Do you instill pride in people — or shame?
The “right” answer, of course is the first choice, but how easy is it to slip into the latter?
The contrast was on full display a few weeks ago when the Seattle Seahawks and the Arizona Cardinals stumbled to a attention-numbing 6-6 tie after regulation play and headed into overtime. Arizona placekicker Chandler Catanzaro (who had aced two long field goals in the game) had the winning field goal in sight — only 24 yards away — but managed to ricochet the ball off the wrong side of the uprights.
Then Seattle kicker Stephen Hauschka (who also had pegged two long kicks through the uprights in the game) shanked his left.
The two kicks put the ugly in “choke.”
It was after the game, however, that the true measure of leadership was on display. Arizona coach Bruce Arians. pressed by sportswriters about Catanzaro’s booted try, said:
“Make it. This is professional, this ain’t high school, baby. You get paid to make it.”
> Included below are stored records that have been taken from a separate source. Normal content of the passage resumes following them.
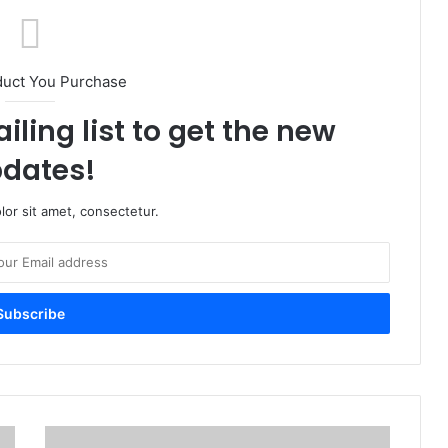
duct You Purchase
iling list to get the new
dates!
or sit amet, consectetur.
कै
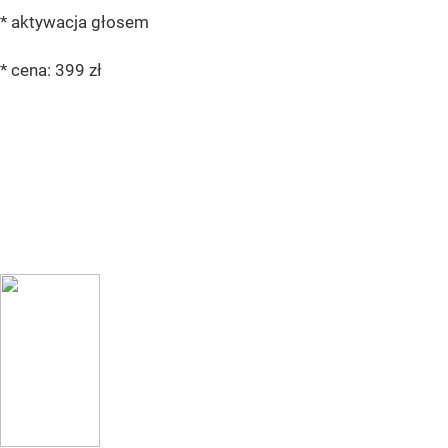
* aktywacja głosem
* cena: 399 zł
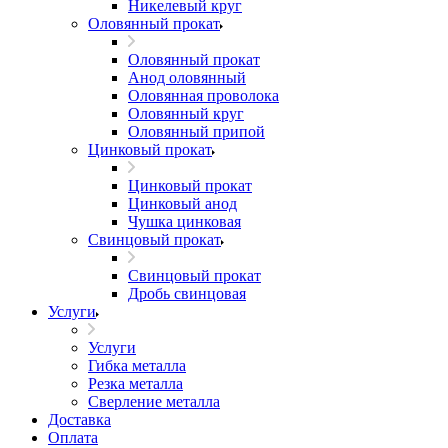
Никелевый круг
Оловянный прокат
Оловянный прокат
Анод оловянный
Оловянная проволока
Оловянный круг
Оловянный припой
Цинковый прокат
Цинковый прокат
Цинковый анод
Чушка цинковая
Свинцовый прокат
Свинцовый прокат
Дробь свинцовая
Услуги
Услуги
Гибка металла
Резка металла
Сверление металла
Доставка
Оплата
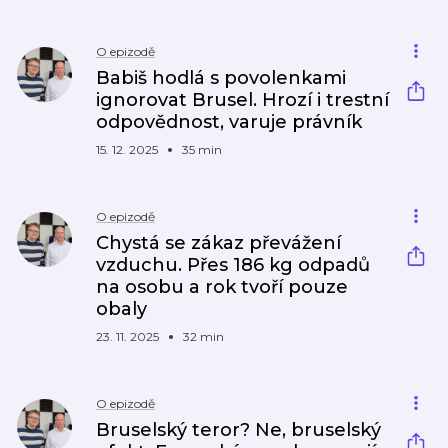
O epizodě
Babiš hodlá s povolenkami
ignorovat Brusel. Hrozí i trestní
odpovědnost, varuje právník
15. 12. 2025
35 min
O epizodě
Chystá se zákaz převážení
vzduchu. Přes 186 kg odpadů
na osobu a rok tvoří pouze
obaly
23. 11. 2025
32 min
O epizodě
Bruselský teror? Ne, bruselský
Seattle Coach Pete Carroll, facing the same withering question, said of Hauschka:
“(He) made his kicks to give us a chance and unfortunately he didn’t make the last one. He’s been making kicks for years around here, but he’s gonna hit a lot of winners as we go down the road here. I love him and he’s our guy.”
So, who will have the right frame of mind the next time he steps into the ball? Who is more likely to put their whole heart and soul into winning and being part of the team? These are both very capable people; that’s not the issue. Carroll held a persistent belief in his player against the backdrop of one of his greatest failures; Arians reminded his player how great his failure was.
T. Falcon Napier, my coach and a pioneer in the field of human performance, would say that what was on the display in that post-game briefing room was the difference between pride-based leadership and shame-based leadership. Carroll was willing to put aside his own disappointments and leverage something deeper in the heart of his player. Arians, by contrast, assigned his disappointment to his player by shaming him, perhaps in a perverse belief that people are motivated by that.
You have numbers to meet, targets to hit, outcomes to realize, but pride-based leadership is a gut-check leap into the belief that the best, sustainable way to reach exceptional performance is not to hang those numbers on the wall and force actions toward them, but to stir up the sense of pride that good people have to excel.